Os quilombolas lembram que o Incra publicou o Edital sobre Linharinho no Diário Oficial da União (DOU) no dia 13 de abril de 2006.

Os quilombolas, com argumentos como este, apontam que a Aracruz Celulose mostrou imenso poder de articulação junto à própria Presidência da República para realizar esta reunião no Espírito Santo.

Mas lembram também que as pesquisas sobre Linharinho, realizada sob a coordenação da Universidade Federal do Espírito Santo (Ufes), confirmaram que Linharinho é território quilombola. Dos descendentes dos escravos negros foram tomados 9.542,57 hectares. Apenas 41 famílias quilombolas conseguiram resistir à ocupação da região, à frente a Aracruz Celulose com os seus eucaliptais.

A devolução destas terras aos quilombolas é determinada pelo o art. 68 da Constituição Federal, regulamentado pelo Decreto 4887/03.

No total, os quilombolas têm direito a cerca de 50 mil hectares de terras no Espírito Santo. Além de Linharinho, é quilombola a região de São Jorge (13 mil hectares do território); São Domingos/Córrego de Santana, 12.596 hectares; em São Cristovão/Serraria, o território quilombola é de 8.500 hectares e, em Córrego Angelim, 12.945 hectares, todos em Sapê do Norte, território formado por Conceição da Barra e São Mateus.

As pesquisas determinadas por lei, contratadas pelo Incra e realizadas sob a coordenação da Ufes apontam que os negros foram forçados a abandonar suas terras.
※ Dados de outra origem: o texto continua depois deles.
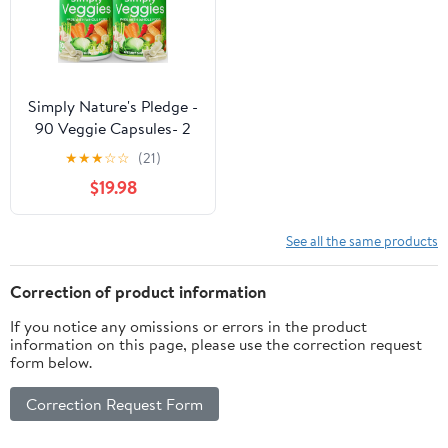
Simply Nature's Pledge -
90 Veggie Capsules- 2
Month Supply - Made
★
★
★
☆
☆
(21)
with Whole Food
$19.98
Superfoods, Packed with
Beta Carotene & 18
Different Vegetables -
See all the same products
100% Soy Free
Correction of product information
If you notice any omissions or errors in the product
information on this page, please use the correction request
form below.
Correction Request Form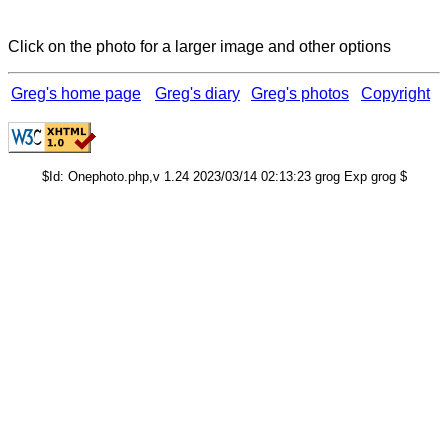
Click on the photo for a larger image and other options
Greg's home page
Greg's diary
Greg's photos
Copyright
$Id: Onephoto.php,v 1.24 2023/03/14 02:13:23 grog Exp grog $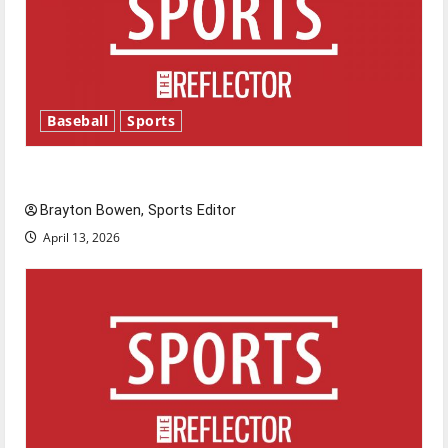
Baseball
Sports
Major League Baseball season is underway
Brayton Bowen, Sports Editor
April 13, 2026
Em Sapê do Norte existiam centenas de comunidades na década de 70, e hoje restam 37. Ainda na década de 70, pelo menos 12 mil famílias de quilombolas habitavam o norte do Estado: atualmente resistem entre os eucaliptais, canaviais e pastos cerca de 1,2 mil famílias. Em todo o Espírito Santo existem 100 comunidades quilombolas.

Pesquisas também confirmaram serem dos quilombolas 500 hectares de São Pedro, em Ibiraçu, e 1.500 hectares em Monte Alegre, em Cachoeiro de Itapemirim.